Стратегия воспоминания Шаламова направлена на то, чтобы как можно более точно реконструировать отдельные моменты, эпизоды или сцены. Форма короткого рассказа как нельзя лучше соответствует этому замыслу. Кое-что он сознательно вытесняет из памяти. Иногда проскальзывают противоречия. Порой он выбирает формулировки, которые как будто разрушают желаемый образ самого себя как человека нравственного, действующего всегда независимо. Некоторые очерки — как, например, «Черная мама» и «Дом Васькова» — вполне могли быть включены в «Колымские рассказы».

«Дом Васькова», центральная тюрьма НКВД Колымского края в Магадане, не встречается в тексте как конкретное реальное заведение. Скорее «Дом Васькова» выступает в роли метафоры всей Колымы. Шаламов монтирует диалогические сцены, наблюдения, анекдоты, отдельные фразы, звучащие как афоризмы, складывая их в калейдоскоп тематически весьма разнородных вещей. Происходящее в лагере ГУЛАГа на полюсе холода имеет множество лиц и оттенков. Повествовательная форма, принцип монтажа, предполагающий возможность расширения за счет включения других ужасных или забавных эпизодов, создает впечатление, что подобные сцены могли произойти где угодно и что от этого лагеря фактически нет спасения. Поэтому неудивительно, что некоторые описанные в «Колымских рассказах» эпизоды могут показаться читателю знакомыми.

«О Колыме» производит по временам впечатление каменоломни, из которой добывается материал для главного произведения Шаламова. Судя по архивным документам, к примеру, короткий рассказ «Причал ада» из пятого цикла «Воскрешение лиственницы» первоначально входил в состав машинописи очерка «Дорога в ад». Шаламов неоднократно отсылает в своих воспоминаниях к отдельным «Колымским рассказам» и подчеркивает «документальную ответственность»[1016], с которой он их писал. Аутентичность пережитого и «высшая степень художественности»[1017] рассказанного — между этими двумя полюсами формулировались его художественные задачи и шла непрекращающаяся борьба за форму повествования, в том числе и в воспоминаниях. Возможно, некоторые тексты не соответствовали его внутренним требованиям. Наряду со слишком большой степенью интимности рассказанного, это могло быть причиной, по которой они не вошли в «Колымские рассказы» (как, например, «Черная мама»). В этом смысле воспоминания о Колыме позволяют заглянуть в его творческую лабораторию.

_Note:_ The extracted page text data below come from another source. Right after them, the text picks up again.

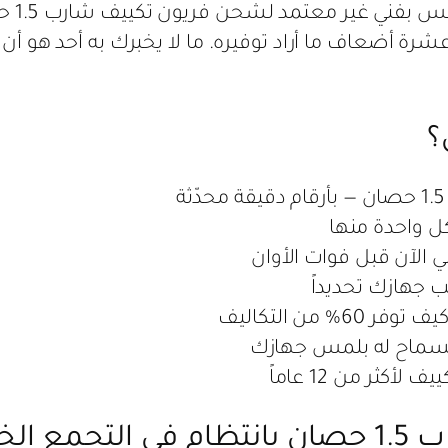
لاح — أكثر من عشرة أضعاف ما أراد توفيره. ما لا يخبرك به أحد ه
؟
ي الآن قبل فوات الأوان
ب جهازك تحديداً
 من التكاليف
كثر من 12 عاماً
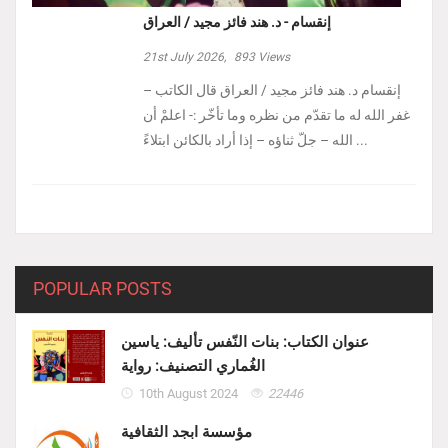
إنقسام - د. هند فائز مجيد / العراق
21st July 2026,
893
Views
إنقسام د. هند فائز مجيد / العراق ‏قال الكاتب –
غفر الله له ما تقدّم من نظره وما تأخّر :- ‏اعلمْ أن
الله – جلّ ثناؤه – إذا أراد بالكائن ابتلاءً ...
POPULAR POSTS
عنوان الكتاب: بنات النّفس تأليف: ياسين
الغُماري التصنيف: رواية
10th August 2024
22446
مؤسسة ابجد الثقافية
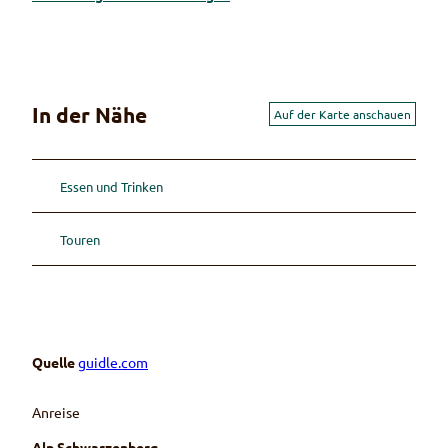
In der Nähe
Auf der Karte anschauen
Essen und Trinken
Touren
Quelle
guidle.com
Anreise
Alp Schwarzenberg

О том, что эти материалы носят характер творческой лаборатории, говорит и тот факт, что не только отдельные тексты, но и воспоминания в целом остались незавершенными. Временная рамка в опубликованной версии охватывает годы на Колыме и доходит до 1956 года, года реабилитации. Читатель узнает много новых биографических подробностей. В некоторых текстах речь идет так или иначе о литературе, например, о редких и потому удивительных моментах, когда Шаламов читал солагерникам произведения классической поэзии («Саша Коновалов»), или о его восторге от поразительного качества библиотеки в крошечном поселке торфяников Туркмене («Конаково, Туркмен»), или о судьбе его личных архивов («Большие пожары»). И, наконец, здесь же содержатся намеки на будущие, неожиданные для Шаламова замыслы. К числу таких замыслов относится в первую очередь «Берзин. Схема очерка-романа».

На фоне оставшихся не завершенными воспоминаний «О Колыме» шаламовское искусство уплотненного повествования еще более отчеливо проявляется в «Колымских рассказах».